We see that -im and -ī tend to be common in the same words. That is, where -im is of frequency, so too is -ī.
- For more on where the -im ending shows up, see this post.
- Beyond the contents of that post, the -ī ablative ending also appears:
1. with secūrī
2. with the adjectives (nominative -is) where these are used as nouns:
- aequālī (a contemporary)
- annālī (annals)
- aquālī (washbasin)
- cōnsulārī (former consul, member of the consular rank)
- gentīlī (relative)
- molārī (millstone)
- prīmpīlārī (chief centurion)
- tribūlī (fellow tribesman)
(As adjectives proper, they would be aequāle, annāle, etc. in the ablative.)
3. in the ablative of i-stem neuters (animālī, baccārī, etc.)
1. With the following nouns: avis, clāvis, febris, fīnis, īgnis, imber, lūx, nāvis, ovis, pelvis, puppis, sēmentis, strigilis, turris (definitions)
2. With the following adjectives (nominative -is or -ens) where they are used as substantives:
- affīnī (son-in-law)
- bipennī (battle-ax)
- canālī (pipe)
- familiārī (immediate family member)
- nātālī (birthday, anniversary)
- rīvālī (rival, competitor)
- sapientī (wise man)
- tridentī (trident)
- trirēmī (trireme)
- vōcālī (vowel, vocalist (pl.))
(As adjectives, they would be affīne, bipenne, etc.)
- The ablative of famēs (hunger) is always famē (not famī nor fame)
- The case defective māne (morning) is sometimes mānī (the word is found only in the ablative).
- Canis (dog) and iuvenis (youth) always take the ablative -e, never -ī. (contrast with avis, clāvis, etc.)
This I don’t understand: “As adjectives proper, they would be aequāle, annāle, etc. in the ablative.” Wouldn’t you expect them to end in -i?

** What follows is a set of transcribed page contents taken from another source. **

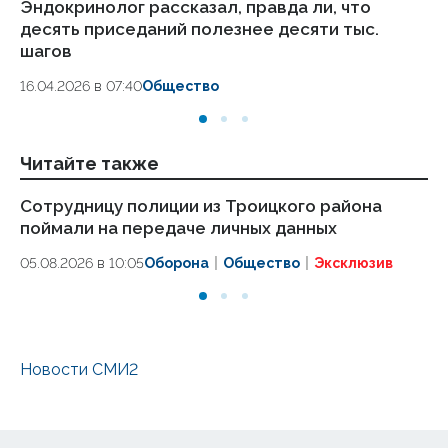
Эндокринолог рассказал, правда ли, что
Ка
десять приседаний полезнее десяти тыс.
в
шагов
18.
16.04.2026 в 07:40
Общество
Читайте также
Сотрудницу полиции из Троицкого района
Дв
поймали на передаче личных данных
ре
05.08.2026 в 10:05
Оборона
Общество
Эксклюзив
04
Новости СМИ2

The general rule goes like this: second-class adjectives (with some exceptions: vetus, comparatives) have an ablative singular in -i. But when these adjectives are used as nouns to designate a person, the ablative ends in -e.
a sapientI consule: by a wise consul
a sapientE: by a wise man
I sense that this list is designed (by A&G) to capture all the nouns that appear with the -i ending, while recognize that not all of these nouns denote human subjects (annali, canali, etc.).